PARIS - France will miss a national target again this year for blending ethanol into gasoline because of slower-than-expected uptake at petrol stations, a French sugar beet growers group said on Friday.
Overall incorporation of ethanol in energy-value terms should reach 6 percent at the end of 2010, short of a 7 percent objective set by the government, the CGB said at a news conference.
France will, however, meet the European Union's non-compulsory target of 5.75 percent for this year.
Sugar beet is one of the crops used to produce ethanol, and the biofuel has become a major outlet for beet growers amid a restructuring of the European sugar sector.

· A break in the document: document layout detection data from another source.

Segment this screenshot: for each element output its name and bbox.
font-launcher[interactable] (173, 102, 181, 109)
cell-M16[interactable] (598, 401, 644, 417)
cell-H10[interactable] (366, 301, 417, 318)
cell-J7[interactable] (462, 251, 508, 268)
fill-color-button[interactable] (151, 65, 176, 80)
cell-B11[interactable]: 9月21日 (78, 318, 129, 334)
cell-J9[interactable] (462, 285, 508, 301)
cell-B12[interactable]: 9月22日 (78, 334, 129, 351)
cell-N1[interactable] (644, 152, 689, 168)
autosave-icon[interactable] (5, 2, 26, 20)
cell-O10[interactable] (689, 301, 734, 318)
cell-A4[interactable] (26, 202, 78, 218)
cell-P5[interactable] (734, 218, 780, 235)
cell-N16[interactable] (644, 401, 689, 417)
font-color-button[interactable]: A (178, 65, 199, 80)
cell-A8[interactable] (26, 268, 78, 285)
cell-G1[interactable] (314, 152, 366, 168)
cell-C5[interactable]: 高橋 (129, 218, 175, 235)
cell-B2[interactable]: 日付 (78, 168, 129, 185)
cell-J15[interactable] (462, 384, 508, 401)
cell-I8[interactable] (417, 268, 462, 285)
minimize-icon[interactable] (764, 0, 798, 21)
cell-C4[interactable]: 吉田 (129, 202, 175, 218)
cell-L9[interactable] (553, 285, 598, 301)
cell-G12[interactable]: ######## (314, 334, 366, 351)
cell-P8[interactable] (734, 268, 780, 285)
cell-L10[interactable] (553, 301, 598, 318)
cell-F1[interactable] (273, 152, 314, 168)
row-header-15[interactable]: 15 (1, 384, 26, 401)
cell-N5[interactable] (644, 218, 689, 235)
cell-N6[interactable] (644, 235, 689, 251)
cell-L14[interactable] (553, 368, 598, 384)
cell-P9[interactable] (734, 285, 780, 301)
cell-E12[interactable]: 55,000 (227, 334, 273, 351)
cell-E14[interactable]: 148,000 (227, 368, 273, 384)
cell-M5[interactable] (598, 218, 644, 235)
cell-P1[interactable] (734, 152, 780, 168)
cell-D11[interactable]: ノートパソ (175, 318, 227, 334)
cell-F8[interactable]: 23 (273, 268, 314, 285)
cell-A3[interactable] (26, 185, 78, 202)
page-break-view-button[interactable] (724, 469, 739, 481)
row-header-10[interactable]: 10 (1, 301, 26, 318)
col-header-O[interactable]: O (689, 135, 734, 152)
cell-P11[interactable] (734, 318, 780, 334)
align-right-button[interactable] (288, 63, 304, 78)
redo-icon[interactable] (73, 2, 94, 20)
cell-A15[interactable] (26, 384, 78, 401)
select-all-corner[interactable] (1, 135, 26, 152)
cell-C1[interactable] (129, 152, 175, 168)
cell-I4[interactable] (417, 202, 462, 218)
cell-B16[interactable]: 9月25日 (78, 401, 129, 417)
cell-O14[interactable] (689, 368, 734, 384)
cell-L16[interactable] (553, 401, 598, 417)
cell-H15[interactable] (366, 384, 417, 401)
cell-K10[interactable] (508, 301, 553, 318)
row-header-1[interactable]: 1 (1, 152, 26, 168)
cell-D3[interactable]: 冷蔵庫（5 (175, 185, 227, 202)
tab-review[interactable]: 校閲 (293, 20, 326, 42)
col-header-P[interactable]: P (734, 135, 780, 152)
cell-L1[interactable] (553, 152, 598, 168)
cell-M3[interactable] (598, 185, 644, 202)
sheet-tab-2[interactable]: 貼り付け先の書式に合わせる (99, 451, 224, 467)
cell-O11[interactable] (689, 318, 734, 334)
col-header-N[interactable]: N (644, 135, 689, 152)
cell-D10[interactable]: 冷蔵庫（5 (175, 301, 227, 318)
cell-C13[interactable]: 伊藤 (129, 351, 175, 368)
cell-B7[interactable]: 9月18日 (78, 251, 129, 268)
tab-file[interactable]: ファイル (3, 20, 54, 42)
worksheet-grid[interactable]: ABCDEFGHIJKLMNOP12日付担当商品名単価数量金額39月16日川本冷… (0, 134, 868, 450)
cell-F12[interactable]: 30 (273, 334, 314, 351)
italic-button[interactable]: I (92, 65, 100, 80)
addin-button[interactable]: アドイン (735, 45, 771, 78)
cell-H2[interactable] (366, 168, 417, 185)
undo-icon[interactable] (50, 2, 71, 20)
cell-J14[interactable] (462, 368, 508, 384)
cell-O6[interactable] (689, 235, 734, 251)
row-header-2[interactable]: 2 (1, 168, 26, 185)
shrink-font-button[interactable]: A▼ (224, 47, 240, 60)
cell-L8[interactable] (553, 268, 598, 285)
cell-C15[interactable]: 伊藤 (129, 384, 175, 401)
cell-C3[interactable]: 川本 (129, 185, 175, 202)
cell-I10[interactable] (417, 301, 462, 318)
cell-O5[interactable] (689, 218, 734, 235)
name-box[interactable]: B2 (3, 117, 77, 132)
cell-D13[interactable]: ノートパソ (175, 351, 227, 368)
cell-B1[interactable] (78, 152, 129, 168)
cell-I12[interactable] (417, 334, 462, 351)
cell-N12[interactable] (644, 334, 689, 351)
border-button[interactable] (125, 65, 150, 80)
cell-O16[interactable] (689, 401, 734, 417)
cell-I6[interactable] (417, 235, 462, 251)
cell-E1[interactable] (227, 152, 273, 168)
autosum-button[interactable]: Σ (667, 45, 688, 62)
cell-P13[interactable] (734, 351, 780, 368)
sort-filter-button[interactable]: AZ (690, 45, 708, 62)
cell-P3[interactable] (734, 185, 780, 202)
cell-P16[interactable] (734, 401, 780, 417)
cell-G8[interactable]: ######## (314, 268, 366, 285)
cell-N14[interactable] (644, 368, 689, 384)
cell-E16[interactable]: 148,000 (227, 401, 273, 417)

Delays in rolling out so-called E10 fuel and still-modest uptake for majority-ethanol E85 fuel have curbed total consumption, Alain Jeanroy, director of the CGB, told reporters.
"We are going to have to generalise E10 and target 50 percent of the market in 2011, compared with just under 15 percent in 2010," he said.
The rollout of E10 fuel has been hampered by a lack of consensus among distributors over which gasoline product to drop to make room for the new fuel at pumps.
The gasoline sector had already fallen short of a French target for incorporating 6.25 percent of ethanol in 2009, when it achieved 5.24 percent, Jeanroy said.
The fuel distribution sector pays tax penalties for not meeting biofuel targets, which total 407 million euros ($536.8 million) for each blending percentage not achieved, although they also receive tax breaks for biofuel that is incorporated, France's petroleum body UFIP said earlier this year in a presentation.
France has set more ambitious targets than the European Union. The EU's key requirement is to reach 10 percent of renewable sources in transport fuel in 2020, mostly from biofuels.
To meet the 2020 target, the ethanol sector wants the government to start work on developing E15 fuel and not increase taxation on biofuels next year, after tax breaks have been scaled down since 2009, the CGB said.